Küçük kesi ile yapılan kalp ameliyatlarında daha az kalp manipülasyonu yapılmakta ve dolayısı ile de kalpte daha az travma oluşturulmaktadır. Bayanlarda kesi meme altında kaldığı için ameliyat sonrasında dışarıdan gözle gözüken bir iz yoktur. Göğüs kemiği kesilmediği için ameliyat sonrası sırt üstü yatma zorunluluğu bulunmamaktadır. Ameliyat sırasında ve sonrasında daha az kan kullanılır. Hastalarımız isterlerse 2 hafta gibi çok kısa bir sürede işlerine geri dönebilirler. Hemen araba kullanabilirler. Hastaların korkulu rüyası olan göğüs kemiği enfeksiyonu riski, kemik kesisi olmadığı için yoktur. Özetle, ameliyat sonrası iyileşme süresi geleneksel ameliyatlarda 2-3 aylık bir süreden 2-3 haftalık bir süreye iner.
Daha önce kalp ameliyatı olmuş hastalarda 2. hatta 3. ameliyatlar oldukça riskli olabilir. Kalbin ve aortanın etrafında önceki ameliyatlardan sonra sıkı yapışıklıklar geliştiği için bu yapışıklıklar açılıyorken kalbe ve damarlara zarar verilebilir. Bu durum da kanamaya, bazen de kontrol altına alınamayan kanamalara neden olabilir. Biz ameliyatlarımızda bu yapışıklıklara hiç dokunmadan, sadece ameliyat edeceğimiz bölgeye 3 boyutlu kamera eşliğinde çok küçük bir kesi ile ulaşmaktayız. Böylece kalbe zarar verme ve kanama riskini de oldukça azaltarak bu tür ameliyatları gerçekleştirmekteyiz.

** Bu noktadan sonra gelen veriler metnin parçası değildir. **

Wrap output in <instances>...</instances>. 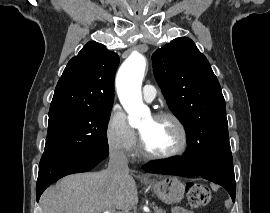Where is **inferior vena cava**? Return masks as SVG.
<instances>
[{"label": "inferior vena cava", "instance_id": "602c4592", "mask_svg": "<svg viewBox=\"0 0 270 213\" xmlns=\"http://www.w3.org/2000/svg\"><path fill=\"white\" fill-rule=\"evenodd\" d=\"M107 171L114 177H121L129 174L128 160L122 151L112 150L110 152Z\"/></svg>", "mask_w": 270, "mask_h": 213}]
</instances>
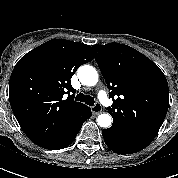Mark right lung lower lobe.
Wrapping results in <instances>:
<instances>
[{"mask_svg":"<svg viewBox=\"0 0 178 178\" xmlns=\"http://www.w3.org/2000/svg\"><path fill=\"white\" fill-rule=\"evenodd\" d=\"M92 115L91 110H86L85 115L83 116V119L80 123V125L66 138L56 140V141H51L47 142L44 144H40L39 146L45 148V149H51V150H59L62 148H65L66 146L70 145L74 139L76 138V135L80 131L83 123Z\"/></svg>","mask_w":178,"mask_h":178,"instance_id":"right-lung-lower-lobe-1","label":"right lung lower lobe"}]
</instances>
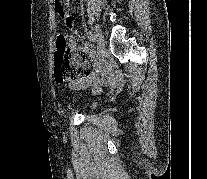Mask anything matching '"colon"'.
Segmentation results:
<instances>
[{"mask_svg": "<svg viewBox=\"0 0 207 179\" xmlns=\"http://www.w3.org/2000/svg\"><path fill=\"white\" fill-rule=\"evenodd\" d=\"M55 10L66 17L69 25L72 18L69 16L72 10L70 0H55ZM55 49V78L59 82L78 83L83 81L92 72V59L82 51H73L71 41L67 35L61 33L56 38Z\"/></svg>", "mask_w": 207, "mask_h": 179, "instance_id": "colon-1", "label": "colon"}]
</instances>
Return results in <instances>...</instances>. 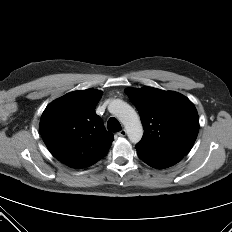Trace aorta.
I'll return each instance as SVG.
<instances>
[{
	"mask_svg": "<svg viewBox=\"0 0 232 232\" xmlns=\"http://www.w3.org/2000/svg\"><path fill=\"white\" fill-rule=\"evenodd\" d=\"M108 108L110 113L124 125L129 140L138 143L143 136V127L136 111L120 99L113 100Z\"/></svg>",
	"mask_w": 232,
	"mask_h": 232,
	"instance_id": "obj_1",
	"label": "aorta"
}]
</instances>
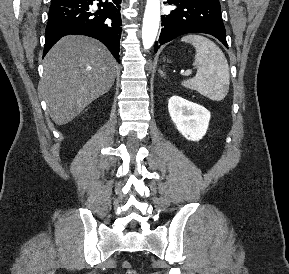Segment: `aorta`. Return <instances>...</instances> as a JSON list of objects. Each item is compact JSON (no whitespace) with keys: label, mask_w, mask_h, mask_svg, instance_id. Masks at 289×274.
<instances>
[{"label":"aorta","mask_w":289,"mask_h":274,"mask_svg":"<svg viewBox=\"0 0 289 274\" xmlns=\"http://www.w3.org/2000/svg\"><path fill=\"white\" fill-rule=\"evenodd\" d=\"M160 22V0H147L143 27L142 42L145 49H149L155 42Z\"/></svg>","instance_id":"aorta-1"}]
</instances>
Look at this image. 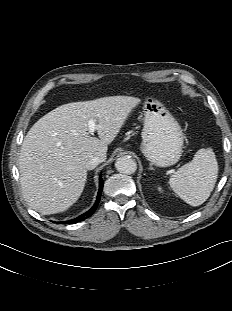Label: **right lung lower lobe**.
Listing matches in <instances>:
<instances>
[{"instance_id":"1","label":"right lung lower lobe","mask_w":232,"mask_h":311,"mask_svg":"<svg viewBox=\"0 0 232 311\" xmlns=\"http://www.w3.org/2000/svg\"><path fill=\"white\" fill-rule=\"evenodd\" d=\"M99 180H100L99 181V192H98L97 200H96L94 206L90 210L85 212L84 214L78 216L77 218L69 220V221L59 222L60 224H73V223L80 222V221L90 217L95 212V210H96V208L98 206V203L100 201L101 193H102V190H103V179H102L101 176H100Z\"/></svg>"}]
</instances>
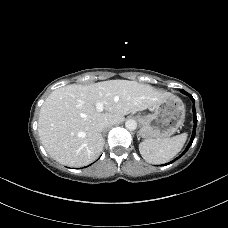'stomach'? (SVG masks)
Wrapping results in <instances>:
<instances>
[{
    "instance_id": "obj_1",
    "label": "stomach",
    "mask_w": 228,
    "mask_h": 228,
    "mask_svg": "<svg viewBox=\"0 0 228 228\" xmlns=\"http://www.w3.org/2000/svg\"><path fill=\"white\" fill-rule=\"evenodd\" d=\"M151 109L153 113L139 116L143 138L159 140L170 137L184 122V104L175 95L170 94Z\"/></svg>"
}]
</instances>
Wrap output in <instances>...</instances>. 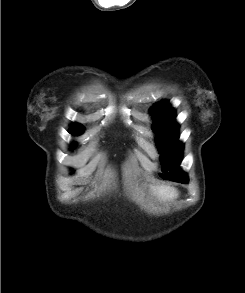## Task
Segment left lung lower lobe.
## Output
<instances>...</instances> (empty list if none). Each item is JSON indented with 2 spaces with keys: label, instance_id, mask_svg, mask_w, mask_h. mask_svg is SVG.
<instances>
[{
  "label": "left lung lower lobe",
  "instance_id": "1",
  "mask_svg": "<svg viewBox=\"0 0 245 293\" xmlns=\"http://www.w3.org/2000/svg\"><path fill=\"white\" fill-rule=\"evenodd\" d=\"M179 181H180V183L187 184L188 183V178L180 179Z\"/></svg>",
  "mask_w": 245,
  "mask_h": 293
}]
</instances>
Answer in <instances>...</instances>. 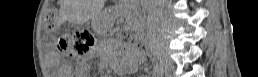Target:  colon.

''Kalbimizde 4 adet kapak bulunur. Bu kapaklardan birisi olan triküspit kapak kalbimizin sağ tarafında, sağ atriyum (kulakçık) ile sağ ventrikül (karıncık) arasında yer alır.''
Triküspit kapak yapı olarak, karşılıklı yerleşmiş ve arada hiçbir açıklık bırakmadan birbirine temas eden 3 yaprakçıktan oluşur.